DATA
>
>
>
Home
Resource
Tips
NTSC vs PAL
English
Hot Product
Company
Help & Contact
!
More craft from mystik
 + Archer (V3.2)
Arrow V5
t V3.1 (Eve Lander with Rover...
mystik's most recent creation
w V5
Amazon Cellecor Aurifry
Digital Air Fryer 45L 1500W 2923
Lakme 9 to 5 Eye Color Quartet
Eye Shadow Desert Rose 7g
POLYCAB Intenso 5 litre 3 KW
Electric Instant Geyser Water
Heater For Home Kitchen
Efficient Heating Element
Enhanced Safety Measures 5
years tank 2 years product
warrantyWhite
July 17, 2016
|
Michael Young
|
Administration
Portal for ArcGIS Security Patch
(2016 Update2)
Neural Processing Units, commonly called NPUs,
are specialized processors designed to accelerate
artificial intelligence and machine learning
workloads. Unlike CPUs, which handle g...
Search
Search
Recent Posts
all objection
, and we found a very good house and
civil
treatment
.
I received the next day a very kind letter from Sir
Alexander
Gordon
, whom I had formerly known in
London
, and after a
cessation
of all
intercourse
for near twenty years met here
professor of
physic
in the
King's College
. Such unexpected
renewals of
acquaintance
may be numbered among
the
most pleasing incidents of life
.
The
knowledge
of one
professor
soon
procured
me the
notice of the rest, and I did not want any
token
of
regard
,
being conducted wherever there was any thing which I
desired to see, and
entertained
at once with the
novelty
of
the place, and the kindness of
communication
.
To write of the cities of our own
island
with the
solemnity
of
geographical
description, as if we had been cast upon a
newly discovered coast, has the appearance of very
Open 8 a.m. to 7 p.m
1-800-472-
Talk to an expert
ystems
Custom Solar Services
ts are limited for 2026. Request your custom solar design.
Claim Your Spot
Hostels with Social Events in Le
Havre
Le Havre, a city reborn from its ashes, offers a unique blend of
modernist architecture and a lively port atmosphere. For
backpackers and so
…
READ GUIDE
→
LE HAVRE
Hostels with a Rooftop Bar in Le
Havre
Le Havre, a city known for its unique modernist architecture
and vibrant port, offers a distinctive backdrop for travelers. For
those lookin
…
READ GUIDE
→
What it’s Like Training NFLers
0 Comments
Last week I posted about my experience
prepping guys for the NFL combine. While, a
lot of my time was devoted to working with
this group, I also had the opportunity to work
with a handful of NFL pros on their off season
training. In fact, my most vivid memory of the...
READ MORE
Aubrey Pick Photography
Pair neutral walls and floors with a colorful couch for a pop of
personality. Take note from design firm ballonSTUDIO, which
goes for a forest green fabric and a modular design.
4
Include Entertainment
---
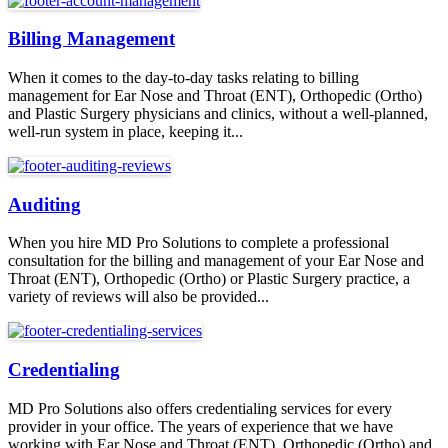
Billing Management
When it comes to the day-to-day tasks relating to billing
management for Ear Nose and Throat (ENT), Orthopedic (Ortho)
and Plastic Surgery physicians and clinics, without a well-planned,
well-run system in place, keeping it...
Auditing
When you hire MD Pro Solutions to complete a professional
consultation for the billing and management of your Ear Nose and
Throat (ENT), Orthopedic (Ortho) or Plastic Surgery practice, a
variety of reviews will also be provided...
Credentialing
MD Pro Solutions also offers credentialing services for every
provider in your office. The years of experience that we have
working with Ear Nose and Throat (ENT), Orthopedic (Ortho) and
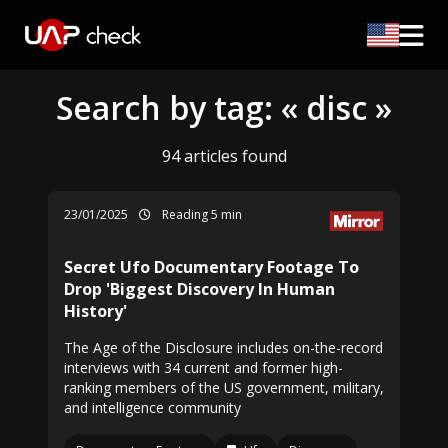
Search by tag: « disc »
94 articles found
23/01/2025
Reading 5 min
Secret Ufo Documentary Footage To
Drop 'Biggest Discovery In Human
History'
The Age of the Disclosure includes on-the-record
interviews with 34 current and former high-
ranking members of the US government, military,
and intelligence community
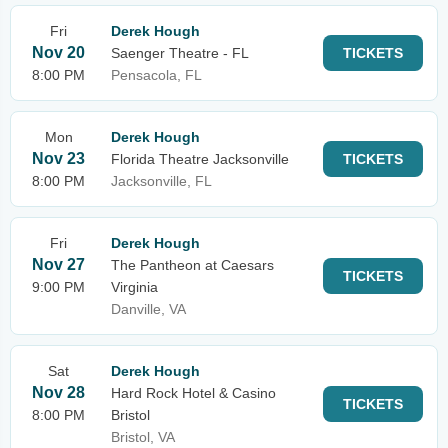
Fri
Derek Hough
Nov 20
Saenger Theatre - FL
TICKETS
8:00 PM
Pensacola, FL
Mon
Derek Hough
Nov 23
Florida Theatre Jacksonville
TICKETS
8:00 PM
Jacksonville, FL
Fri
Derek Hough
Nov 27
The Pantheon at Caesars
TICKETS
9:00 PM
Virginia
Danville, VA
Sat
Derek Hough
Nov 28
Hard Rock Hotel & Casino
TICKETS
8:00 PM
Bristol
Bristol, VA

WHAT YOU HAVE TO DO
Among the entries above, locate the lines containing "intercourse" and "Include Entertainment", and transcribe exactly those two lines and all lines between.

YOUR SOLUTION
intercourse
for near twenty years met here
professor of
physic
in the
King's College
. Such unexpected
renewals of
acquaintance
may be numbered among
the
most pleasing incidents of life
.
The
knowledge
of one
professor
soon
procured
me the
notice of the rest, and I did not want any
token
of
regard
,
being conducted wherever there was any thing which I
desired to see, and
entertained
at once with the
novelty
of
the place, and the kindness of
communication
.
To write of the cities of our own
island
with the
solemnity
of
geographical
description, as if we had been cast upon a
newly discovered coast, has the appearance of very
Open 8 a.m. to 7 p.m
1-800-472-
Talk to an expert
ystems
Custom Solar Services
ts are limited for 2026. Request your custom solar design.
Claim Your Spot
Hostels with Social Events in Le
Havre
Le Havre, a city reborn from its ashes, offers a unique blend of
modernist architecture and a lively port atmosphere. For
backpackers and so
…
READ GUIDE
→
LE HAVRE
Hostels with a Rooftop Bar in Le
Havre
Le Havre, a city known for its unique modernist architecture
and vibrant port, offers a distinctive backdrop for travelers. For
those lookin
…
READ GUIDE
→
What it’s Like Training NFLers
0 Comments
Last week I posted about my experience
prepping guys for the NFL combine. While, a
lot of my time was devoted to working with
this group, I also had the opportunity to work
with a handful of NFL pros on their off season
training. In fact, my most vivid memory of the...
READ MORE
Aubrey Pick Photography
Pair neutral walls and floors with a colorful couch for a pop of
personality. Take note from design firm ballonSTUDIO, which
goes for a forest green fabric and a modular design.
4
Include Entertainment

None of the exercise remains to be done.